Healthcare Technology Letters
|April 28, 2025
Summary
This study identifies key genes for autism spectrum disorder (ASD) using a novel deep learning method. The approach effectively pinpoints genetic factors, advancing ASD diagnostics and therapeutics.
Area of Science:
- Genetics
- Computational Biology
- Neuroscience
Background:
- Autism spectrum disorder (ASD) is a complex neurodevelopmental condition with significant genetic underpinnings.
- Identifying key genes is crucial for understanding ASD etiology and developing targeted interventions.
- Existing methods for gene identification may not fully capture the intricate genetic interactions in ASD.
Purpose of the Study:
- To introduce a hybrid deep learning approach for identifying key regulator genes in autism spectrum disorder (ASD).
- To evaluate the effectiveness of the proposed method in pinpointing ASD-associated genes.
- To provide a robust framework for ASD research and the development of therapeutic systems.
Main Methods:
- Construction and analysis of a protein-protein interaction network using a graph convolutional network (GCN).
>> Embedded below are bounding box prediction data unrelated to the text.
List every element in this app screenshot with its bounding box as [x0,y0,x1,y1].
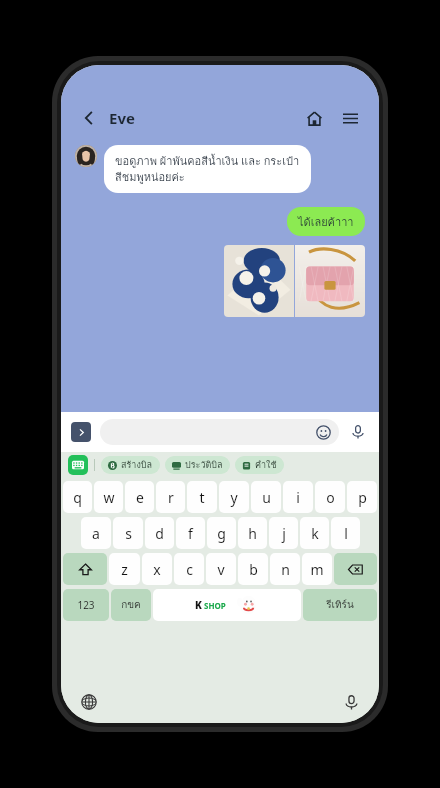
staticText: r [168,488,174,507]
button[interactable]: m [302,553,332,585]
staticText: c [186,560,193,579]
button[interactable]: x [142,553,172,585]
button[interactable]: s [113,517,143,549]
staticText: คำใช้ [255,458,277,472]
staticText: ขอดูภาพ ผ้าพันคอสีน้ำเงิน และ กระเป๋า สี… [115,152,300,186]
button[interactable]: j [269,517,298,549]
staticText: 123 [77,598,95,612]
staticText: y [230,488,238,507]
button[interactable]: Emoji [100,419,339,445]
button[interactable]: n [270,553,300,585]
staticText: k [311,524,319,543]
staticText: h [248,524,257,543]
staticText: p [358,488,367,507]
staticText: s [125,524,132,543]
staticText: j [282,524,286,543]
staticText: l [344,524,348,543]
button[interactable] [224,245,365,317]
staticText: ได้เลยค้าาา [298,213,354,230]
button[interactable]: r [156,481,185,513]
staticText: ประวัติบิล [185,458,223,472]
button[interactable]: Shift [63,553,107,585]
button[interactable]: k [300,517,329,549]
staticText: SHOP [204,600,226,611]
staticText: q [73,488,82,507]
button[interactable]: รีเทิร์น [303,589,377,621]
button[interactable]: w [94,481,123,513]
staticText: x [153,560,161,579]
staticText: t [199,488,205,507]
staticText: e [136,488,144,507]
staticText: v [217,560,225,579]
staticText: z [121,560,128,579]
button[interactable]: a [81,517,111,549]
staticText: Eve [109,108,135,128]
button[interactable]: Voice message [347,421,369,443]
staticText: กขค [121,597,141,613]
button[interactable]: f [176,517,205,549]
staticText: i [296,488,300,507]
button[interactable]: ประวัติบิล [165,456,230,474]
button[interactable]: b [238,553,268,585]
other: Emoji [314,423,332,441]
staticText: w [103,488,115,507]
staticText: n [281,560,290,579]
button[interactable]: คำใช้ [235,456,284,474]
button[interactable]: กขค [111,589,151,621]
button[interactable]: l [331,517,360,549]
button[interactable]: q [63,481,92,513]
button[interactable]: 123 [63,589,109,621]
button[interactable]: Voice input [339,690,363,714]
staticText: K [195,598,202,612]
staticText: d [155,524,164,543]
staticText: o [326,488,335,507]
button[interactable]: t [187,481,217,513]
staticText: b [249,560,258,579]
button[interactable]: Keyboard [68,455,88,475]
button[interactable]: d [145,517,174,549]
button[interactable]: p [347,481,377,513]
button[interactable]: Change language [77,690,101,714]
staticText: g [217,524,226,543]
button[interactable]: Back [77,106,101,130]
staticText: f [188,524,193,543]
button[interactable]: v [206,553,236,585]
button[interactable]: h [238,517,267,549]
staticText: รีเทิร์น [326,597,354,613]
button[interactable]: g [207,517,236,549]
staticText: สร้างบิล [121,458,153,472]
button[interactable]: i [283,481,313,513]
button[interactable]: Backspace [334,553,377,585]
staticText: m [310,560,324,579]
button[interactable]: z [109,553,140,585]
button[interactable]: K [153,589,301,621]
staticText: a [92,524,100,543]
button[interactable]: o [315,481,345,513]
button[interactable]: e [125,481,154,513]
button[interactable]: Home [301,105,327,131]
button[interactable]: c [174,553,204,585]
staticText: u [262,488,271,507]
button[interactable]: Expand [71,422,91,442]
button[interactable]: u [251,481,281,513]
button[interactable]: สร้างบิล [101,456,160,474]
button[interactable]: Menu [337,105,363,131]
button[interactable]: y [219,481,249,513]
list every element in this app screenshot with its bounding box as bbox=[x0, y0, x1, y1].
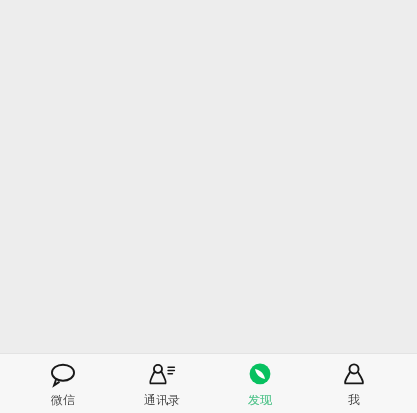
button[interactable]: Contacts bbox=[126, 354, 198, 413]
button[interactable]: Me bbox=[323, 354, 385, 413]
staticText: 通讯录 bbox=[144, 392, 180, 407]
button[interactable]: WeChat bbox=[32, 354, 94, 413]
staticText: 微信 bbox=[51, 392, 75, 407]
button[interactable]: Discover bbox=[229, 354, 291, 413]
staticText: 发现 bbox=[248, 392, 272, 407]
staticText: 我 bbox=[348, 392, 360, 407]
- Feature extraction from gene interactions via GCN, followed by logistic regression for gene prediction.
- Evaluation of identified genes using a susceptible-infected (SI) model and comparison with established databases (SFARI, EAGLE).
Main Results:
- The hybrid deep learning method demonstrated superior performance in identifying key ASD-associated genes compared to traditional centrality methods.
- The susceptible-infected (SI) model confirmed higher "infection ability" for genes identified by the proposed approach.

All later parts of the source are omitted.